A Rússia possui histórico comum a muitos outros países em que a homossexualidade já foi considerada como crime. Em seu caso, data de 1716 a primeira previsão de criminalização, aplicando-se ao pessoal militar, sendo posteriormente estendida a toda população. No período da União Soviética, embora inicialmente os revolucionários tenham revogado a consideração da homossexualidade como crime, visando se afastar do senso de moralidade dominante do ocidente, o stalinismo a retomou, em 1933. A previsão criminal só deixou de existir em definitivo no ano de 1993. No campo das relações civis, não há proibição expressa à união conjugal entre homossexuais, mas elas não são realizadas.

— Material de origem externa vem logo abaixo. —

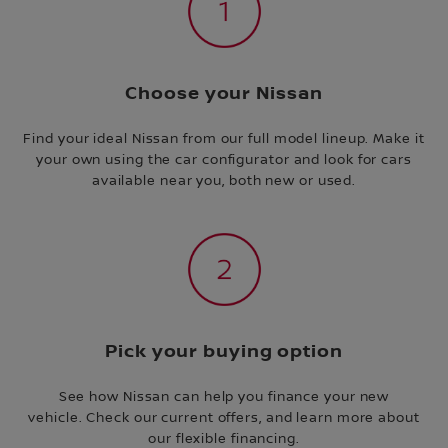
Choose your Nissan
Find your ideal Nissan from our full model lineup. Make it
your own using the car configurator and look for cars
available near you, both new or used.
Pick your buying option
See how Nissan can help you finance your new
vehicle. Check our current offers, and learn more about
our flexible financing.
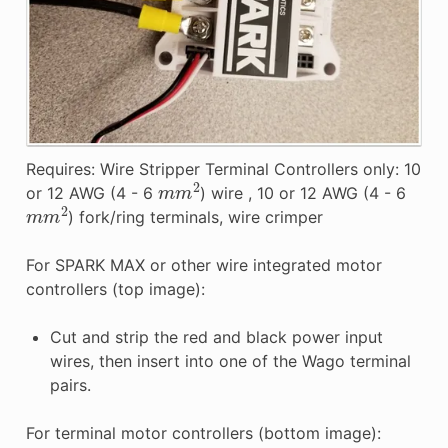
Requires: Wire Stripper Terminal Controllers only: 10
m
m
2
or 12 AWG (4 - 6
) wire , 10 or 12 AWG (4 - 6
m
m
2
) fork/ring terminals, wire crimper
For SPARK MAX or other wire integrated motor
controllers (top image):
Cut and strip the red and black power input
wires, then insert into one of the Wago terminal
pairs.
For terminal motor controllers (bottom image):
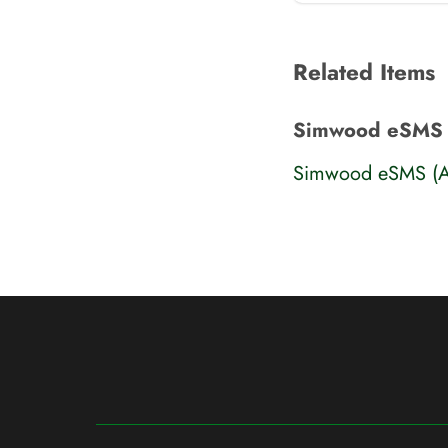
Related Items
Simwood eSMS 
Simwood eSMS (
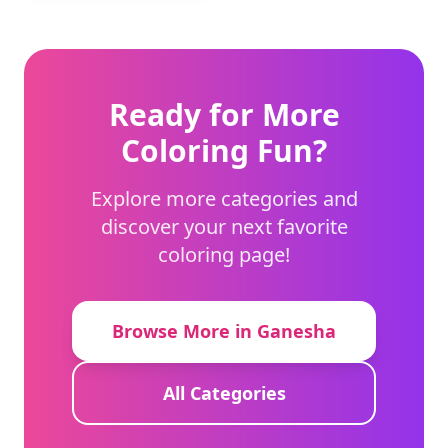
Ready for More
Coloring Fun?
Explore more categories and
discover your next favorite
coloring page!
Browse More in Ganesha
All Categories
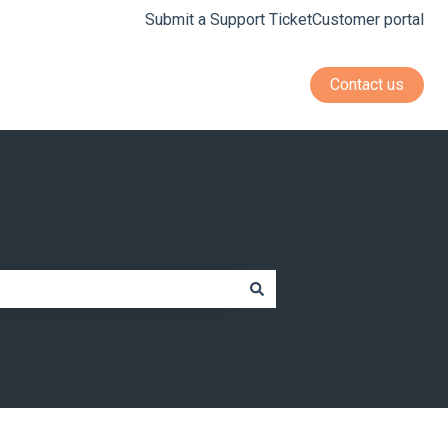
Submit a Support Ticket
Customer portal
Contact us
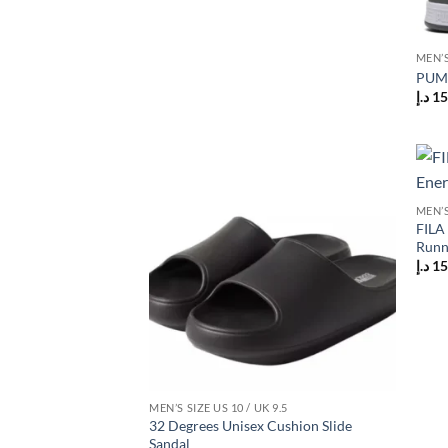
MEN’S
PUMA
د.إ
15
Add to
MEN’S
wishlist
FILA 
Runn
د.إ
15
MEN’S SIZE US 10 / UK 9.5
32 Degrees Unisex Cushion Slide
Sandal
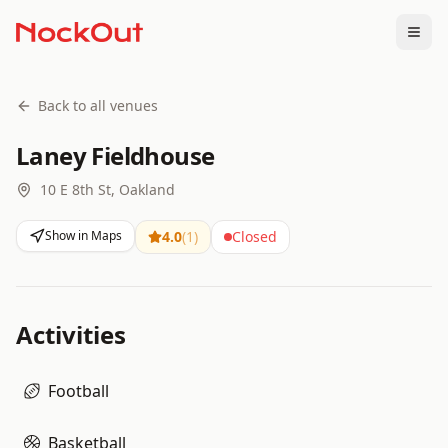
Togg
Back to all venues
Laney Fieldhouse
10 E 8th St, Oakland
Show in Maps
4.0
(
1
)
Closed
Activities
Football
Basketball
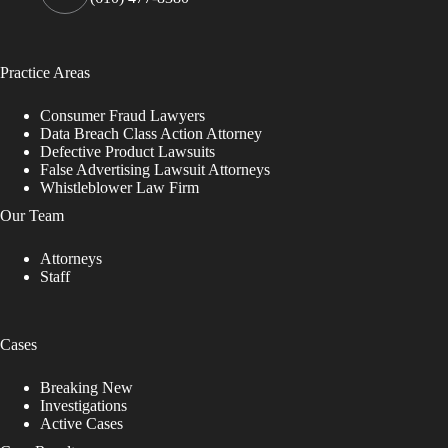
Practice Areas
Consumer Fraud Lawyers
Data Breach Class Action Attorney
Defective Product Lawsuits
False Advertising Lawsuit Attorneys
Whistleblower Law Firm
Our Team
Attorneys
Staff
Cases
Breaking New
Investigations
Active Cases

Após relativa melhora, na década de 1990, da situação jurídica de pessoas LGBTQIA+, a partir dos anos 2000 houve retrocesso relevante na legislação para a comunidade, especificamente com aprovação de leis que proíbem a manifestação pública favorável ao respeito pelas pessoas LGBTQIA+, seguindo a incompreensível visão de que possa ser danosa – influenciadora – para crianças ou adolescentes, como se ensinar respeito pudesse prejudicar alguém ou influenciar sua sexualidade e identidade de gênero.

A legislação russa proíbe manifestações que “incentivem” pessoas a ter “relações sexuais não tradicionais” e, por isso, ficou conhecida como “Anti-gay Propaganda”. De acordo com Emil Bannin Persson, a legislação segue uma visão, comum atualmente na Rússia, de que o reconhecimento dos direitos da comunidade LGBTQIA+ seria incidência da cultura ocidental sobre os valores tradicionais do país [2]. Essa lei foi, inclusive, considerada como violadora aos direitos humanos do sistema europeu pela Corte Europeia de Direitos Humanos, no caso “Bayev e outros vs. Russia” [3].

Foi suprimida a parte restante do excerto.